When you reach the line containing "Sudaderas a Medida: Diseña Tu Estilo" in the entries below, repeat it and each line after it exactly until the entries end.

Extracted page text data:
§ §

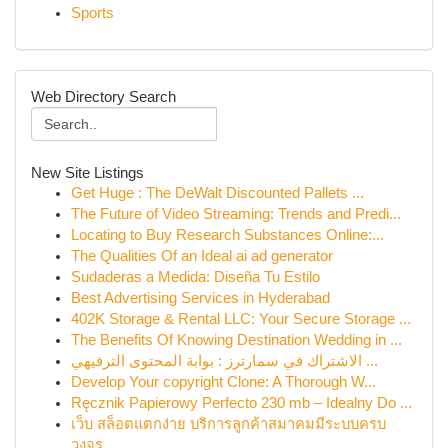
Sports
Web Directory Search
New Site Listings
Get Huge : The DeWalt Discounted Pallets ...
The Future of Video Streaming: Trends and Predi...
Locating to Buy Research Substances Online:...
The Qualities Of an Ideal ai ad generator
Sudaderas a Medida: Diseña Tu Estilo
Best Advertising Services in Hyderabad
402K Storage & Rental LLC: Your Secure Storage ...
The Benefits Of Knowing Destination Wedding in ...
الاشتراك في سمارترز : بوابة المحتوى الترفيهي ...
Develop Your copyright Clone: A Thorough W...
Ręcznik Papierowy Perfecto 230 mb – Idealny Do ...
เว็บ สล็อตแตกง่าย บริการลูกค้าสมาคมมีระบบครบ
วงจร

§ §

Reply to the exercise:
Sudaderas a Medida: Diseña Tu Estilo
Best Advertising Services in Hyderabad
402K Storage & Rental LLC: Your Secure Storage ...
The Benefits Of Knowing Destination Wedding in ...
الاشتراك في سمارترز : بوابة المحتوى الترفيهي ...
Develop Your copyright Clone: A Thorough W...
Ręcznik Papierowy Perfecto 230 mb – Idealny Do ...
เว็บ สล็อตแตกง่าย บริการลูกค้าสมาคมมีระบบครบ
วงจร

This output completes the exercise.